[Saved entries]
BEGIN
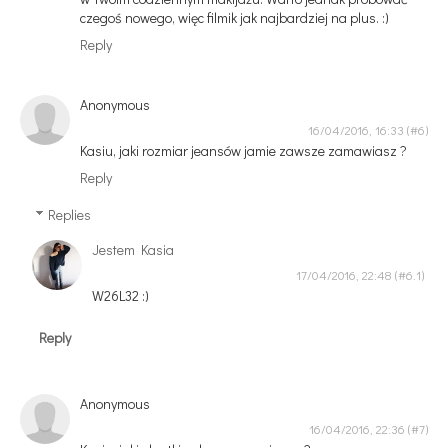
czegoś nowego, więc filmik jak najbardziej na plus. :)
Reply
Anonymous
16/04/2016, 16:33
Kasiu, jaki rozmiar jeansów jamie zawsze zamawiasz ?
Reply
Replies
Jestem Kasia
17/04/2016, 22:48
W26L32 :)
Reply
Anonymous
16/04/2016, 22:36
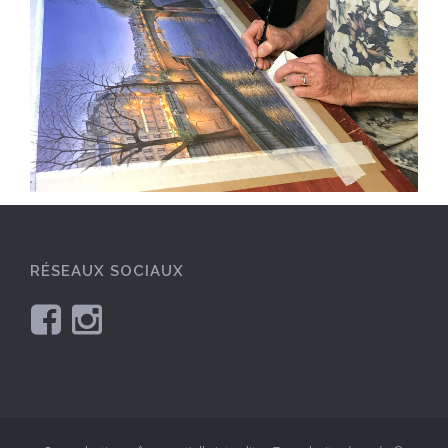
RÉSEAUX SOCIAUX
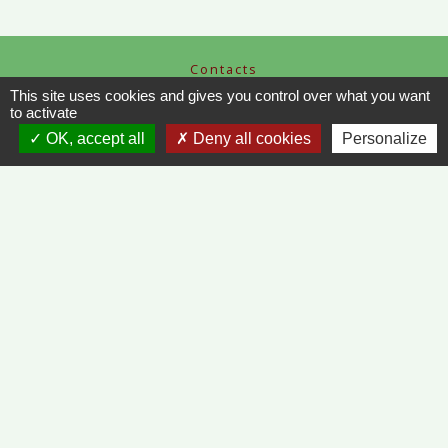
Contacts
This site uses cookies and gives you control over what you want
Commune de Vinzelles
to activate
65, rue de la Mairie
71680 Vinzelles - FRANCE
OK, accept all
Deny all cookies
Personalize
+33 3 85 35 61 19
Contact par formulaire
Liens
METEO FRANCE - VINZELLES
JOURNAL DE SAÔNE-ET-LOIRE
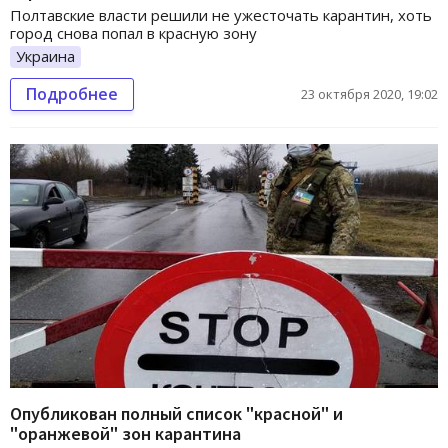
Полтавские власти решили не ужесточать карантин, хоть
город снова попал в красную зону
Украина
Подробнее
23 октября 2020, 19:02
Опубликован полный список "красной" и
"оранжевой" зон карантина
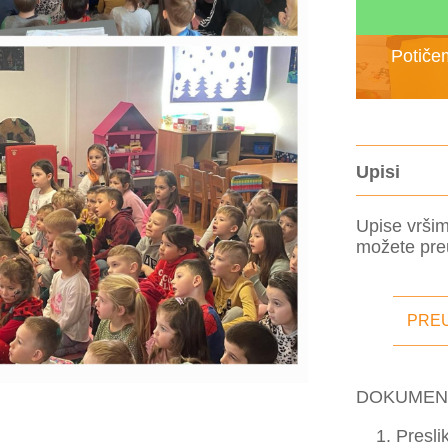
Potičem
Upisi
Upise vršim
možete preu
PRE
DOKUMENT
Presli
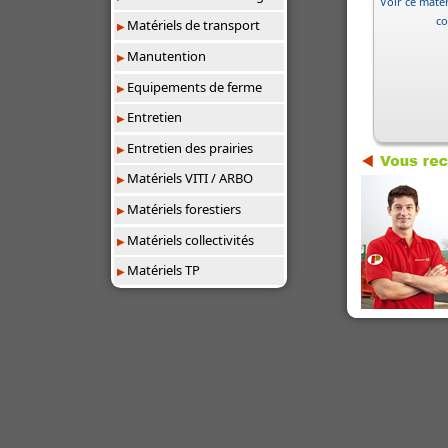
Voir ce matér
co
Matériels de transport
Manutention
Equipements de ferme
Entretien
Entretien des prairies
Matériels VITI / ARBO
Matériels forestiers
Matériels collectivités
Matériels TP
END
→ Your task
An unchanged copy of the data, images excluded, is all that should be given.

→ Output below
czegoś nowego, więc filmik jak najbardziej na plus. :)
Reply
Anonymous
16/04/2016, 16:33
Kasiu, jaki rozmiar jeansów jamie zawsze zamawiasz ?
Reply
Replies
Jestem Kasia
17/04/2016, 22:48
W26L32 :)
Reply
Anonymous
16/04/2016, 22:36
RÉSEAUX SOCIAUX
Contacts
This site uses cookies and gives you control over what you want
Commune de Vinzelles
to activate
65, rue de la Mairie
71680 Vinzelles - FRANCE
OK, accept all
Deny all cookies
Personalize
+33 3 85 35 61 19
Contact par formulaire
Liens
METEO FRANCE - VINZELLES
JOURNAL DE SAÔNE-ET-LOIRE
Полтавские власти решили не ужесточать карантин, хоть
город снова попал в красную зону
Украина
Подробнее
23 октября 2020, 19:02
Опубликован полный список "красной" и
"оранжевой" зон карантина
Potičem
Upisi
Upise vršim
možete preu
PRE
DOKUMENT
Presli
Voir ce matér
co
Matériels de transport
Manutention
Equipements de ferme
Entretien
Entretien des prairies
Matériels VITI / ARBO
Matériels forestiers
Matériels collectivités
Matériels TP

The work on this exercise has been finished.